Alfredo Hernandez, a produce inspector for six years, felt concerned about the dearth of personal protective equipment (PPE).

“It does worry us quite a bit, because we are around a lot of people doing different jobs that are communicating with truckers, people who are in and out of the building,” said Hernandez. 

“It was also worrisome having to reuse and sanitize the gloves, instead of throwing them away.” 

Produce inspectors also questioned the safety of driving shared agency vehicles to on-site visits. The CDC recommends professional cleaning of upholstery for COVID-19 safety, for example, something the WSDA is not performing in between employees’ uses of the vehicles. 

“They say they’re sanitizing [the vehicles],” said Armstrong. “Wiping things down with a Lysol wipe is not going to do it.”

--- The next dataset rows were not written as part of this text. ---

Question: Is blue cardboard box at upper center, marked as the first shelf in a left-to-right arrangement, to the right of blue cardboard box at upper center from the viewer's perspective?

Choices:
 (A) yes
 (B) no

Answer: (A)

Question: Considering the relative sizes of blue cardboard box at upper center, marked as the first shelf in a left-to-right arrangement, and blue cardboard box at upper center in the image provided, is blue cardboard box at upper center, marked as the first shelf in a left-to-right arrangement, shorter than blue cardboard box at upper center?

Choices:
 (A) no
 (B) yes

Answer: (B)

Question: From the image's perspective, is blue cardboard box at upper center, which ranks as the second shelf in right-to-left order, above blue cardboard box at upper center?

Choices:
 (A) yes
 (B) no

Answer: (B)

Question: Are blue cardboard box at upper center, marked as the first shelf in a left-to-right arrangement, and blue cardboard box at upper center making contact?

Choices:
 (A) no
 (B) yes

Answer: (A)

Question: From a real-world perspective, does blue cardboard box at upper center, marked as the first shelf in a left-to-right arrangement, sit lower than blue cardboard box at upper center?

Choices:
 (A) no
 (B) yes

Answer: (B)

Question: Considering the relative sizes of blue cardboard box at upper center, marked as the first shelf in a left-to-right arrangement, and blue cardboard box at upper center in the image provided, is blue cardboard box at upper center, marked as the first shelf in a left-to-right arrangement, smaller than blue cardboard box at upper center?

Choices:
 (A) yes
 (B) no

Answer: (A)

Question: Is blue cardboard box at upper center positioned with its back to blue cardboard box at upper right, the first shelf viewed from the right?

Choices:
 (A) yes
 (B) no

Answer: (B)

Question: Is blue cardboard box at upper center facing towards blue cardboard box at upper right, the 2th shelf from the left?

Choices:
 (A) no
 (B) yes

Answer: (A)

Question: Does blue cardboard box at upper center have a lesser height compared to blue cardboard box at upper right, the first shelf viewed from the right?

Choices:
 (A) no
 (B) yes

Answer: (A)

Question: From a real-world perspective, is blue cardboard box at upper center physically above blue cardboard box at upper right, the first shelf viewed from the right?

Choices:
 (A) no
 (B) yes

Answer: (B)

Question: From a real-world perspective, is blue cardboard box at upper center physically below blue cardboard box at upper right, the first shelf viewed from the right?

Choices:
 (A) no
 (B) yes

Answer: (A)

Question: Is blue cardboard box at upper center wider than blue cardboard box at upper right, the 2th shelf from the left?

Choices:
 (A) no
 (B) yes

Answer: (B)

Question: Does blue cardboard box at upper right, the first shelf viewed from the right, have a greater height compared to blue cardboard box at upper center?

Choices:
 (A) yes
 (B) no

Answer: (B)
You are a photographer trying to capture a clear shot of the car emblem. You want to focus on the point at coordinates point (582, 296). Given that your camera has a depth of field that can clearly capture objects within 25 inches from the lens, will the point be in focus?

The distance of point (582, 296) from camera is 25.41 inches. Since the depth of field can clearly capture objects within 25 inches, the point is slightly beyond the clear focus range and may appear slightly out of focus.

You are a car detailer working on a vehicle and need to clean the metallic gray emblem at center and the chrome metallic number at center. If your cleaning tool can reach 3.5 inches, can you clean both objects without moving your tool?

As concern grew about the lack of leadership in enforcing basic safety protocols, contact tracing, and notification of COVID exposure at privately-owned warehouses, inspectors started to notice people around them falling ill. Management said nothing.

“Many people were sick, and weren’t communicated with about that for days on days or weeks until someone read something on Facebook and then approached the manager. Then they called the facility and they confirmed that some inspectors had been exposed. That was the only way they knew,” said Hernandez.

Solidarity Works
In the third week of May, the fruit and vegetable inspectors met with WSDA management.

Attendees presented 11 safety protocols they wanted to see implemented. Despite some equivocation, WSDA management agreed to address these concerns.

“Through emails, meetings and phone calls, it has become a safer workplace,” said Cooper.

“Once we raised the concern about the masks, the agency supplied two masks to all of us inspectors.”

“The mask requirement was helpful. Even more helpful, though, was over time, getting a large and steady supply of hand sanitizer and gloves and cleaning wipes. We’re getting all the PPE we need now, and the social distancing has been taken really seriously.” 

WSDA management also committed to notifying all bargaining unit members in a given geographical area whenever warehouse personnel test positive for COVID-19. They’re allowing employees to use their own vehicles for site visits and making more of an effort to help inspectors maintain social distancing while they work.

Cooper is hopeful that putting pressure on WSDA could improve things for another at-risk group in his industry: the workers packing the fruit they test. 

“A rising tide lifts all ships,” he said.

Inspectors aren’t alone in fearing for their safety at work. They often work side-by-side with the line workers who are packing the produce and preparing it for export.

“We’re so intertwined in the same industry that it raises standards for us too,” said Micah Cooper.

Hernandez said they share similar struggles with the line workers.

“I think we are all fighting for the same thing: safety. Safety because we’re concerned that we’re not being taken care of,” he said.

Safety in Solidarity
For his part, Armstrong is grateful the COVID-19 he contracted at work didn’t spread to his wife or kids, but he worries that the agency’s handling of exposures could worsen rates of COVID-19 infection in the broader community in Wenatchee.

When Armstrong got his positive test, he had a doctor’s note instructing him to stay home. If it weren’t for the doctor’s note, he fears he would have passed the virus on to his co-workers.

“Another inspector was asymptomatic and he worked the entire day—and then found out he was positive when he went home. That just seems like the worst-case scenario to me,” said Armstrong.

“I think most of us understand that inspectors are at high risk. I don’t want us to be moving around a bunch and working in every warehouse. Then it’ll get spread into the community. We could be vectors.” 

Armstrong finds safety in solidarity with other employees at WSDA.

“I have seen the way management would like to treat its employees,” he said. “I know that without our union, they’d be able to just do whatever they wanted. Our union gives us a lot of protection.”

Hernandez agreed. 

“It’s a way for us to work together in order to make great changes. There is power in numbers.”